Prepare to be amazed by the depth of flavor achieved with simple, readily available ingredients. This Shahi Chicken Curry recipe is surprisingly easy to follow, even for novice cooks. From the initial sautéing of the aromatics to the final simmering of the chicken in the luscious sauce, each step is explained clearly and concisely. Ready to embark on this flavorful adventure? Let's dive into the step-by-step instructions to create your own masterpiece.
Tools Needed
- Grinder
- Blender
- Pan
Ingredients
- Chicken: 500 grams
- Onion: 3 medium-sized, finely chopped
- Whole Coriander: 2 tablespoons
- Whole Cumin: 1 tablespoon
- Black Pepper: ½ tablespoon
- Cloves: ¼ tablespoon
- Cinnamon: 1 ½ inch piece
- Green Cardamom: 5
- Big Cardamom: 1
- Nutmeg: ¼ piece
- Garlic: 10-12 cloves
- Ginger: ½ the amount of garlic
- Green Chillies: 3
- Mustard Oil: 3-4 tablespoons
- Kashmiri Chilli: 1 ½ tablespoons
- Turmeric: ¼ teaspoon
- Salt: to taste
- Red Chilli (whole): 3-4
- Kasuri Methi (dried fenugreek leaves): 1 tablespoon
- Coriander Leaves: finely chopped, to garnish
- Water: 2-2 ½ cups (hot)
Step-by-Step Instructions
Step 1. Preparing the Aromatics and Spices
- Grind whole coriander, cumin, black pepper, cloves, cinnamon, green cardamom, big cardamom, and nutmeg into a fine powder.
- Blend garlic, ginger, and green chillies with a little water into a smooth paste.
- Heat mustard oil in a pan until it rises, then remove from heat. Add Kashmiri chilli and turmeric, mix well, and let cool for two minutes.

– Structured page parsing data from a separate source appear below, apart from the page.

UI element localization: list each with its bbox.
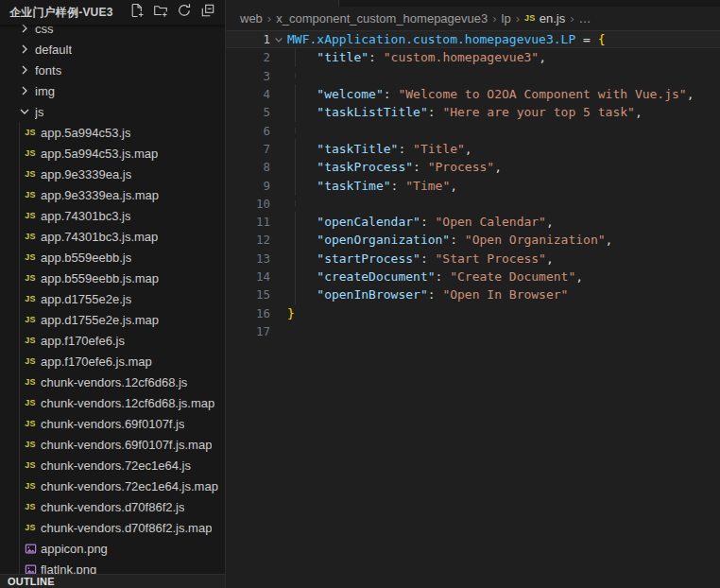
new-file-icon — [129, 3, 145, 22]
tree-file-app.f170efe6.js[interactable]: JSapp.f170efe6.js — [0, 330, 225, 351]
tree-file-app.9e3339ea.js[interactable]: JSapp.9e3339ea.js — [0, 164, 225, 184]
explorer-section-header[interactable]: 企业门户样例-VUE3 — [0, 0, 225, 25]
code-line-16[interactable]: 16} — [226, 303, 720, 321]
tree-file-chunk-vendors.12cf6d68.js[interactable]: JSchunk-vendors.12cf6d68.js — [0, 372, 225, 392]
breadcrumb-item-lp[interactable]: lp — [502, 11, 511, 26]
tree-file-chunk-vendors.72ec1e64.js.map[interactable]: JSchunk-vendors.72ec1e64.js.map — [0, 476, 225, 496]
code-line-8[interactable]: 8 "taskProcess": "Process", — [226, 158, 720, 176]
gutter: 15 — [226, 287, 287, 302]
line-number: 3 — [226, 69, 270, 83]
tree-folder-fonts[interactable]: fonts — [0, 60, 225, 80]
tree-file-chunk-vendors.69f0107f.js[interactable]: JSchunk-vendors.69f0107f.js — [0, 413, 225, 434]
workspace-title: 企业门户样例-VUE3 — [0, 5, 113, 21]
image-file-icon — [23, 563, 38, 575]
line-number: 17 — [226, 324, 270, 338]
code-line-10[interactable]: 10 — [226, 195, 720, 213]
code-line-3[interactable]: 3 — [226, 67, 720, 85]
js-file-icon: JS — [23, 148, 38, 158]
gutter: 9 — [226, 179, 287, 193]
tree-file-chunk-vendors.72ec1e64.js[interactable]: JSchunk-vendors.72ec1e64.js — [0, 455, 225, 476]
js-file-icon: JS — [23, 481, 38, 491]
tab-divider — [338, 0, 339, 7]
code-text: "openInBrowser": "Open In Browser" — [287, 287, 568, 302]
file-label: chunk-vendors.69f0107f.js.map — [41, 438, 212, 452]
refresh-button[interactable] — [177, 5, 192, 20]
file-label: chunk-vendors.69f0107f.js — [41, 417, 184, 431]
code-line-4[interactable]: 4 "welcome": "Welcome to O2OA Component … — [226, 85, 720, 103]
file-label: appicon.png — [41, 542, 108, 556]
code-line-12[interactable]: 12 "openOrganization": "Open Organizatio… — [226, 231, 720, 249]
gutter: 3 — [226, 69, 287, 83]
chevron-down-icon — [17, 104, 32, 119]
outline-section-header[interactable]: OUTLINE — [0, 574, 225, 588]
line-number: 2 — [226, 50, 270, 64]
js-file-icon: JS — [23, 440, 38, 449]
tree-file-chunk-vendors.69f0107f.js.map[interactable]: JSchunk-vendors.69f0107f.js.map — [0, 434, 225, 455]
tree-file-app.d1755e2e.js[interactable]: JSapp.d1755e2e.js — [0, 288, 225, 309]
file-label: chunk-vendors.72ec1e64.js.map — [41, 479, 218, 493]
code-line-15[interactable]: 15 "openInBrowser": "Open In Browser" — [226, 285, 720, 303]
code-text: "taskTitle": "Title", — [287, 142, 472, 156]
file-label: app.f170efe6.js — [41, 334, 125, 348]
fold-chevron-icon[interactable] — [270, 34, 287, 45]
tree-file-app.74301bc3.js[interactable]: JSapp.74301bc3.js — [0, 205, 225, 226]
file-label: app.74301bc3.js.map — [41, 230, 158, 244]
gutter: 1 — [226, 32, 287, 46]
file-label: app.5a994c53.js — [41, 126, 130, 140]
tree-indent-guide — [19, 122, 20, 574]
code-text: "openOrganization": "Open Organization", — [287, 233, 612, 247]
code-line-17[interactable]: 17 — [226, 322, 720, 340]
gutter: 4 — [226, 87, 287, 101]
tree-file-chunk-vendors.12cf6d68.js.map[interactable]: JSchunk-vendors.12cf6d68.js.map — [0, 392, 225, 413]
new-folder-icon — [153, 3, 168, 22]
breadcrumb-item-x_component_custom_homepagevue3[interactable]: x_component_custom_homepagevue3 — [276, 11, 488, 26]
gutter: 13 — [226, 251, 287, 266]
tree-folder-default[interactable]: default — [0, 39, 225, 60]
breadcrumb-separator: › — [570, 11, 574, 26]
tree-file-app.74301bc3.js.map[interactable]: JSapp.74301bc3.js.map — [0, 226, 225, 247]
collapse-all-button[interactable] — [200, 5, 215, 20]
tree-file-app.b559eebb.js[interactable]: JSapp.b559eebb.js — [0, 247, 225, 268]
code-line-7[interactable]: 7 "taskTitle": "Title", — [226, 140, 720, 158]
line-number: 13 — [226, 251, 270, 266]
gutter: 7 — [226, 142, 287, 156]
folder-label: fonts — [35, 63, 61, 78]
code-line-14[interactable]: 14 "createDocument": "Create Document", — [226, 268, 720, 285]
code-editor[interactable]: 1MWF.xApplication.custom.homepagevue3.LP… — [226, 30, 720, 588]
folder-label: img — [35, 84, 55, 98]
code-line-1[interactable]: 1MWF.xApplication.custom.homepagevue3.LP… — [226, 30, 720, 48]
file-label: app.5a994c53.js.map — [41, 147, 158, 161]
tab-bar[interactable] — [226, 0, 720, 7]
tree-file-app.9e3339ea.js.map[interactable]: JSapp.9e3339ea.js.map — [0, 184, 225, 205]
line-number: 15 — [226, 287, 270, 302]
breadcrumb-item-en.js[interactable]: en.js — [540, 11, 565, 26]
line-number: 8 — [226, 160, 270, 174]
tree-folder-img[interactable]: img — [0, 80, 225, 101]
code-line-5[interactable]: 5 "taskListTitle": "Here are your top 5 … — [226, 103, 720, 121]
refresh-icon — [177, 3, 192, 22]
new-file-button[interactable] — [129, 5, 145, 20]
tree-folder-js[interactable]: js — [0, 101, 225, 122]
tree-file-flatlnk.png[interactable]: flatlnk.png — [0, 559, 225, 574]
code-line-2[interactable]: 2 "title": "custom.homepagevue3", — [226, 48, 720, 66]
tree-file-app.b559eebb.js.map[interactable]: JSapp.b559eebb.js.map — [0, 268, 225, 288]
tree-file-app.f170efe6.js.map[interactable]: JSapp.f170efe6.js.map — [0, 351, 225, 372]
code-line-6[interactable]: 6 — [226, 121, 720, 139]
new-folder-button[interactable] — [153, 5, 168, 20]
breadcrumb-item-web[interactable]: web — [240, 11, 263, 26]
active-tab-edge[interactable] — [226, 0, 338, 7]
tree-file-appicon.png[interactable]: appicon.png — [0, 538, 225, 559]
code-line-9[interactable]: 9 "taskTime": "Time", — [226, 176, 720, 194]
js-file-icon: JS — [23, 169, 38, 179]
js-file-icon: JS — [524, 13, 536, 23]
code-line-11[interactable]: 11 "openCalendar": "Open Calendar", — [226, 213, 720, 231]
tree-file-chunk-vendors.d70f86f2.js[interactable]: JSchunk-vendors.d70f86f2.js — [0, 496, 225, 517]
breadcrumb-item-…[interactable]: … — [578, 11, 591, 26]
tree-file-app.d1755e2e.js.map[interactable]: JSapp.d1755e2e.js.map — [0, 309, 225, 330]
tree-file-app.5a994c53.js[interactable]: JSapp.5a994c53.js — [0, 122, 225, 143]
explorer-toolbar — [129, 5, 225, 20]
editor-area: web›x_component_custom_homepagevue3›lp›J… — [226, 0, 720, 588]
code-line-13[interactable]: 13 "startProcess": "Start Process", — [226, 250, 720, 268]
tree-file-app.5a994c53.js.map[interactable]: JSapp.5a994c53.js.map — [0, 143, 225, 164]
tree-file-chunk-vendors.d70f86f2.js.map[interactable]: JSchunk-vendors.d70f86f2.js.map — [0, 517, 225, 538]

Step 2. Cooking the Chicken
- Add chopped onions to the tempered oil and fry for 5-6 minutes until golden brown. Add whole red chillies.
- Add the garlic-ginger paste and fry for two minutes. Then, add the ground masala powder and salt, and fry for another minute or two.
- Add the chicken and mix well. Cover and cook on low flame for 10 minutes.
- Increase the flame and stir continuously until the water released by the chicken evaporates. Fry for another 5-7 minutes.




Step 3. Simmering and Finishing
- Add Kasuri Methi and cook for 1-2 minutes.
- Add hot water, cover, and cook on low flame for 10 minutes.
Step 4. Serving
- Garnish with fresh coriander leaves and serve hot with rotis.

Read more: Creamy Cashew Chicken Curry: A Simple Yet Sumptuous Recipe
Tips
- The color of the curry may vary slightly depending on the cookware used.
- Adjust the amount of red chillies and salt according to your preference.
Nutrition
- N/A
FAQs
1. Can I use bone-in or boneless chicken for this recipe?
Both work! Bone-in chicken will add more flavor to the curry, but boneless is quicker to cook. Adjust cooking time accordingly.
2. What can I substitute if I don't have heavy cream?
You can use full-fat coconut milk for a richer, slightly sweeter flavor, or even plain yogurt for a tangier twist.
With its rich flavors and aromatic spices, this Shahi Chicken Curry is a true culinary delight. Impress your family and friends with this regal dish, perfect for a special occasion or a cozy weeknight dinner. Enjoy the journey of creating and savoring this unforgettable Indian classic!